There are four major points in this bill that are of great concern to me. First, it implies that the French language is in decline in Quebec. Second, there is the matter of what goes on in federally regulated institutions in Quebec. Third, are they thinking about the anglophone minority population of Quebec? Fourth, and most important to me as a representative of the Acadian people, of the French speaking people in a country with linguistic duality, there is the Official Languages Act.

Should this bill become the law of the land, what would happen to the francophone minority Acadian populations in New Brunswick, in Nova Scotia, in Prince Edward Island? What will happen to the French speaking minority populations in Saint-Boniface, Manitoba, for instance? To the francophones on the Ontario side of the Ottawa River? To the people who attend the Collège Saint-Jean d'Edmonton in Alberta? What will happen to the people of Gravelbourg, Saskatchewan?

When I sat on this Parliament's Standing Committee on Official Languages, I was amazed to learn that there were 50,000 francophones in Vancouver, B.C. What would happen to them if Bill C-307 were adopted? This worries me somewhat.

In her speech, my friend and colleague from LaSalle—Émard said that the Bloc clearly lacked solidarity with the Canadian Francophonie, and in this case, that is true. It is true because this bill would be very problematic for Acadians, for example.

If all federal institutions were to be subject to Quebec's Charter of the French Language, then why not have a Charter of the English Language in other provinces with minority francophone populations?

Why could we not then have an English language charter in a province where there is a francophone minority? What if, in the province of New Brunswick, a government said that the province shall have an English language charter and that English shall be the language of all federal institutions in the province of New Brunswick?

In the history of New Brunswick, there have been riots over political events, hockey victories and defeats, and over quotas for fisheries in parts of our province. One would never see a riot such as there would be if such a law were brought into the province of New Brunswick. It is because I live in a country that respects two languages, two languages under the Official Languages Act that are of equal value and merit, that I so strongly oppose this bill.

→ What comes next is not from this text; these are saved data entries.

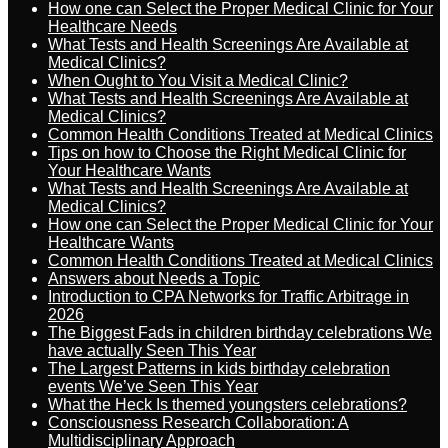
How one can Select the Proper Medical Clinic for Your
Healthcare Needs
What Tests and Health Screenings Are Available at
Medical Clinics?
When Ought to You Visit a Medical Clinic?
What Tests and Health Screenings Are Available at
Medical Clinics?
Common Health Conditions Treated at Medical Clinics
Tips on how to Choose the Right Medical Clinic for
Your Healthcare Wants
What Tests and Health Screenings Are Available at
Medical Clinics?
How one can Select the Proper Medical Clinic for Your
Healthcare Wants
Common Health Conditions Treated at Medical Clinics
Answers about Needs a Topic
Introduction to CPA Networks for Traffic Arbitrage in
2026
The Biggest Fads in children birthday celebrations We
have actually Seen This Year
The Largest Patterns in kids birthday celebration
events We’ve Seen This Year
What the Heck Is themed youngsters celebrations?
Consciousness Research Collaboration: A
Multidisciplinary Approach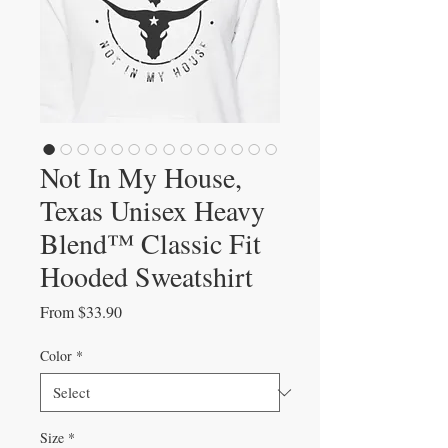
Not In My House,
Texas Unisex Heavy
Blend™ Classic Fit
Hooded Sweatshirt
Sale
From
$33.90
Price
Color
*
Size
*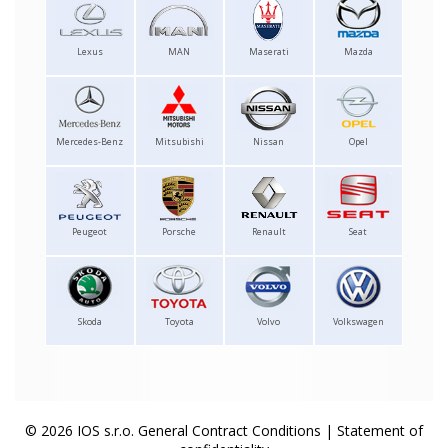
Lexus
MAN
Maserati
Mazda
Mercedes-Benz
Mitsubishi
Nissan
Opel
Peugeot
Porsche
Renault
Seat
Skoda
Toyota
Volvo
Volkswagen
© 2026 IOS s.r.o.
General Contract Conditions
|
Statement of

The Bloc has falsely stated that the French language is undergoing a catastrophic decline in Quebec. However, the 2006 census and the report of the Office québécois de la langue française, both published in 2008, suggest otherwise. It is not true that the French language is undergoing a catastrophic decline in Quebec. In Quebec, the French language is alive and well, and Quebec's culture is alive and well, thanks in part to the presence of federal institutions that protect the country's two official languages.

It is important to note that Statistics Canada says that the number of people who speak French as their mother tongue increased 1.6% between 2001 and 2006. There have been other increases in the quality and number of French speakers throughout this country. Evidence that bilingualism is one of Canada's core values is so evident in surveys conducted on Canadians by Canadians. It is the very essence of what we are as Canadians.

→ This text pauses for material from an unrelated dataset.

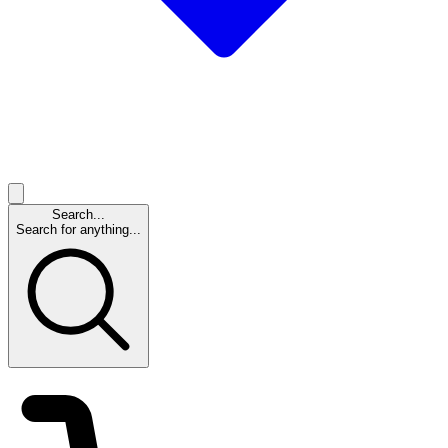
Search...
Search for anything...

I want to move on to the question of what happens to federal companies and institutions that are situated in the province of Quebec. In the past, words have been used against the Official Languages Act. The real meaning of what a federal institution is or what a federal company is has come into play throughout this debate. The bill's main result would see that the Canada Labour Code would be amended so that companies operating in Quebec but under federal jurisdiction would be subject to la Charte de la langue française, a provincial charter.

The Bloc is trying to impose la Charte de la langue française on companies under federal jurisdiction under what it would call a regulatory vacuum. Clause 34 in part 5 of the Official Languages Act states:

English and French are the languages of work in all federal institutions, and officers and employees of all federal institutions have the right to use either official language in accordance with this Part.

What is meant by that is that Canada is a bilingual country. We have the protection of the Official Languages Act. The party on this side has always stood for the core value that we are a bilingual country protected by the Charter of Rights and Freedoms and the Official Languages Act. It has not always been the case that all parties in this place have thought of the country this way. We think it is a core value and we think it is worth fighting for.

We must stop this bill so that we will not see any riots in any parts of New Brunswick or other provinces in Canada over something as fundamental as taking away the guarantee of bilingual rights in our great country.

Controlled Drugs and Substances Act June 2nd, 2009

Mr. Speaker, in two or three past budgets, the Conservative government changed the equalization formula for all the provinces. In New Brunswick, that means far less money for social services, crime fighting and rehabilitation services. That is very clear. But that is not what we are talking about today.

We are talking about the amendments proposed in Bill C-15. It will mark a small step in the war on drugs. I am in favour of that. But I am totally opposed to the steps the Government of Canada has taken with the provinces and against New Brunswick. There is not enough money and there are not enough resources to implement this system. Bill C-15 will place a very heavy burden on the provinces. It is clear—

Controlled Drugs and Substances Act June 2nd, 2009

Mr. Speaker, I think the member was present in committee when we heard evidence from justice officials that the law exists to penalize that but it also exists so that for serious trafficking offences large sentences will be meted out.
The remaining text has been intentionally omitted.